Report all lines from the entries below in which "งานเว" appears.

--- Source data ---

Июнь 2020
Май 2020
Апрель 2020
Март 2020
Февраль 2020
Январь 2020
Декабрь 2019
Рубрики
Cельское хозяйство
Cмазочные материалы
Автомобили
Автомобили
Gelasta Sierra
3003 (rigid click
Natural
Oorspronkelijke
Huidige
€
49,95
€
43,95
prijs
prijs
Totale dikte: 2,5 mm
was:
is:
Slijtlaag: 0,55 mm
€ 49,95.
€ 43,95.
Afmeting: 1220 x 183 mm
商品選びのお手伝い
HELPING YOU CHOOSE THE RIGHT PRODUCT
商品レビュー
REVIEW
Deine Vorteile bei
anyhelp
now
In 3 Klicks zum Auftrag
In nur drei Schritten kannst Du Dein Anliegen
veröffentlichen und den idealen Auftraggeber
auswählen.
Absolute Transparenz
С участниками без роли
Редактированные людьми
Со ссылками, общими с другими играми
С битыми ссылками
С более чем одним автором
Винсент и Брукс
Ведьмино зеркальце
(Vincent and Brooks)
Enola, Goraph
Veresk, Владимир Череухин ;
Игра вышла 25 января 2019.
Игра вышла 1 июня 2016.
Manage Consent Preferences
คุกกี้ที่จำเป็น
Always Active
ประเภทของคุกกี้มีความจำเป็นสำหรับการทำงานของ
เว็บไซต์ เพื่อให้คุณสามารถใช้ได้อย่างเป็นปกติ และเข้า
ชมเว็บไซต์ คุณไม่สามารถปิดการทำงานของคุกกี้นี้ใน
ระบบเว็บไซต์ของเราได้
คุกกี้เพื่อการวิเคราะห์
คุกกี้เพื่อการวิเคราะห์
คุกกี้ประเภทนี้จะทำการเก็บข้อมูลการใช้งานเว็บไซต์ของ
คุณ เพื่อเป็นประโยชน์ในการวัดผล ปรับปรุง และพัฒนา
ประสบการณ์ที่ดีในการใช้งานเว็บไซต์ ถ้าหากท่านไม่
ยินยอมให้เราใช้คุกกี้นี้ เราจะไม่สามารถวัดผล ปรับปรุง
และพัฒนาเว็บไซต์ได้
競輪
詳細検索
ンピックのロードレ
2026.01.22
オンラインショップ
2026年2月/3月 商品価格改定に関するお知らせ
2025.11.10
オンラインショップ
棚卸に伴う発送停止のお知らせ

---

### Answer for the task
คุกกี้ประเภทนี้จะทำการเก็บข้อมูลการใช้งานเว็บไซต์ของ
ประสบการณ์ที่ดีในการใช้งานเว็บไซต์ ถ้าหากท่านไม่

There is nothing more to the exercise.